*** Opening RECORDS FOR PROCESSING ***

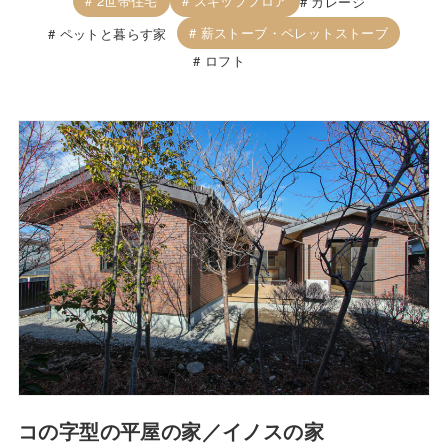
2世帯住宅
スキップフロア
ガレージ
薪ストーブ・ペレットストーブ
ペットと暮らす家
ロフト
コの字型の平屋の家／イノスの家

*** Closing RECORDS FOR PROCESSING ***

WHAT THE EXERCISE ASKS: Every line of the records above must reappear exactly, though the pictures must not.

SOLUTION:
2世帯住宅
スキップフロア
ガレージ
薪ストーブ・ペレットストーブ
ペットと暮らす家
ロフト
コの字型の平屋の家／イノスの家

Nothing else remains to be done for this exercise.